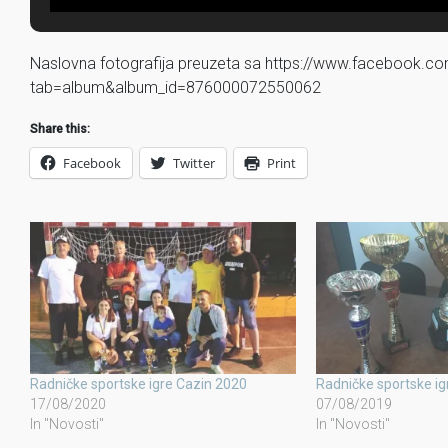
Naslovna fotografija preuzeta sa https://www.facebook.c
tab=album&album_id=876000072550062
Share this:
Facebook
Twitter
Print
Radničke sportske igre Cazin 2020
Radničke sportske ig
17/08/2020
07/08/2019
In "Novosti"
In "Novosti"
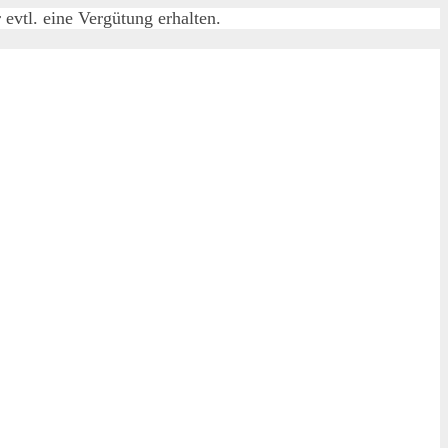
evtl. eine Vergütung erhalten.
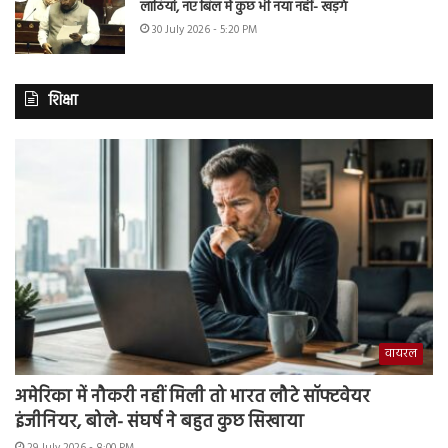
लाठियां, नए बिल में कुछ भी नया नहीं- खड़गे
30 July 2026 - 5:20 PM
शिक्षा
वायरल
अमेरिका में नौकरी नहीं मिली तो भारत लौटे सॉफ्टवेयर
इंजीनियर, बोले- संघर्ष ने बहुत कुछ सिखाया
29 July 2026 - 8:00 PM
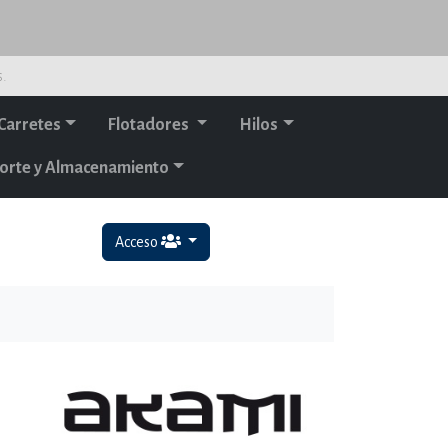
s.
Carretes
Flotadores
Hilos
orte y Almacenamiento
Acceso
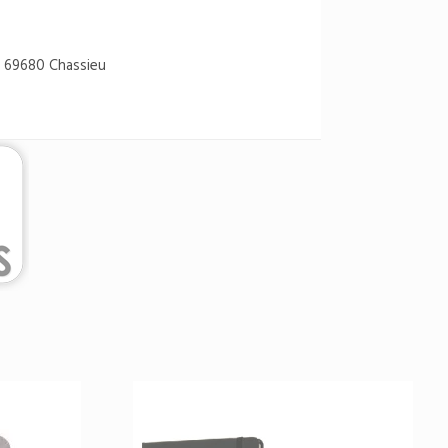
 69680 Chassieu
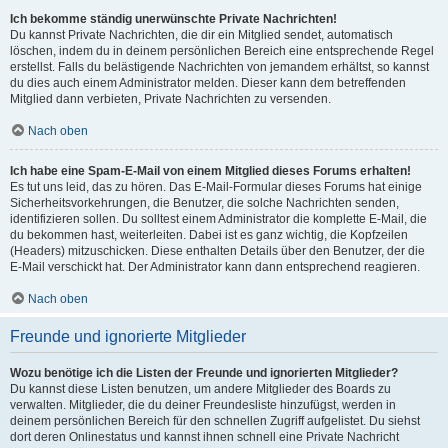
Ich bekomme ständig unerwünschte Private Nachrichten!
Du kannst Private Nachrichten, die dir ein Mitglied sendet, automatisch
löschen, indem du in deinem persönlichen Bereich eine entsprechende Regel
erstellst. Falls du belästigende Nachrichten von jemandem erhältst, so kannst
du dies auch einem Administrator melden. Dieser kann dem betreffenden
Mitglied dann verbieten, Private Nachrichten zu versenden.
Nach oben
Ich habe eine Spam-E-Mail von einem Mitglied dieses Forums erhalten!
Es tut uns leid, das zu hören. Das E-Mail-Formular dieses Forums hat einige
Sicherheitsvorkehrungen, die Benutzer, die solche Nachrichten senden,
identifizieren sollen. Du solltest einem Administrator die komplette E-Mail, die
du bekommen hast, weiterleiten. Dabei ist es ganz wichtig, die Kopfzeilen
(Headers) mitzuschicken. Diese enthalten Details über den Benutzer, der die
E-Mail verschickt hat. Der Administrator kann dann entsprechend reagieren.
Nach oben
Freunde und ignorierte Mitglieder
Wozu benötige ich die Listen der Freunde und ignorierten Mitglieder?
Du kannst diese Listen benutzen, um andere Mitglieder des Boards zu
verwalten. Mitglieder, die du deiner Freundesliste hinzufügst, werden in
deinem persönlichen Bereich für den schnellen Zugriff aufgelistet. Du siehst
dort deren Onlinestatus und kannst ihnen schnell eine Private Nachricht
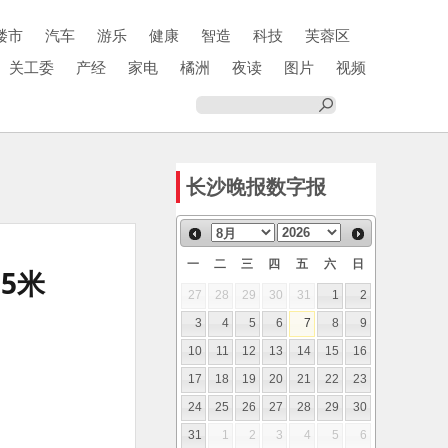
楼市
汽车
游乐
健康
智造
科技
芙蓉区
关工委
产经
家电
橘洲
夜读
图片
视频
长沙晚报数字报
一
二
三
四
五
六
日
5米
27
28
29
30
31
1
2
3
4
5
6
7
8
9
10
11
12
13
14
15
16
17
18
19
20
21
22
23
24
25
26
27
28
29
30
。
31
1
2
3
4
5
6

▶ **WHAT TO DO**
Return all material verbatim, pictures omitted.

▶ **WRITTEN REPLY**
Naslovna fotografija preuzeta sa https://www.facebook.c
tab=album&album_id=876000072550062
Share this:
Facebook
Twitter
Print
Radničke sportske igre Cazin 2020
Radničke sportske ig
17/08/2020
07/08/2019
In "Novosti"
In "Novosti"
evtl. eine Vergütung erhalten.
लाठियां, नए बिल में कुछ भी नया नहीं- खड़गे
30 July 2026 - 5:20 PM
शिक्षा
वायरल
अमेरिका में नौकरी नहीं मिली तो भारत लौटे सॉफ्टवेयर
इंजीनियर, बोले- संघर्ष ने बहुत कुछ सिखाया
29 July 2026 - 8:00 PM
s.
Carretes
Flotadores
Hilos
orte y Almacenamiento
Acceso
 69680 Chassieu
Ich bekomme ständig unerwünschte Private Nachrichten!
Du kannst Private Nachrichten, die dir ein Mitglied sendet, automatisch
löschen, indem du in deinem persönlichen Bereich eine entsprechende Regel
erstellst. Falls du belästigende Nachrichten von jemandem erhältst, so kannst
du dies auch einem Administrator melden. Dieser kann dem betreffenden
Mitglied dann verbieten, Private Nachrichten zu versenden.
Nach oben
Ich habe eine Spam-E-Mail von einem Mitglied dieses Forums erhalten!
Es tut uns leid, das zu hören. Das E-Mail-Formular dieses Forums hat einige
Sicherheitsvorkehrungen, die Benutzer, die solche Nachrichten senden,
identifizieren sollen. Du solltest einem Administrator die komplette E-Mail, die
du bekommen hast, weiterleiten. Dabei ist es ganz wichtig, die Kopfzeilen
(Headers) mitzuschicken. Diese enthalten Details über den Benutzer, der die
E-Mail verschickt hat. Der Administrator kann dann entsprechend reagieren.
Nach oben
Freunde und ignorierte Mitglieder
Wozu benötige ich die Listen der Freunde und ignorierten Mitglieder?
Du kannst diese Listen benutzen, um andere Mitglieder des Boards zu
verwalten. Mitglieder, die du deiner Freundesliste hinzufügst, werden in
deinem persönlichen Bereich für den schnellen Zugriff aufgelistet. Du siehst
dort deren Onlinestatus und kannst ihnen schnell eine Private Nachricht
楼市
汽车
游乐
健康
智造
科技
芙蓉区
关工委
产经
家电
橘洲
夜读
图片
视频
长沙晚报数字报
一
二
三
四
五
六
日
5米
27
28
29
30
31
1
2
3
4
5
6
7
8
9
10
11
12
13
14
15
16
17
18
19
20
21
22
23
24
25
26
27
28
29
30
。
31
1
2
3
4
5
6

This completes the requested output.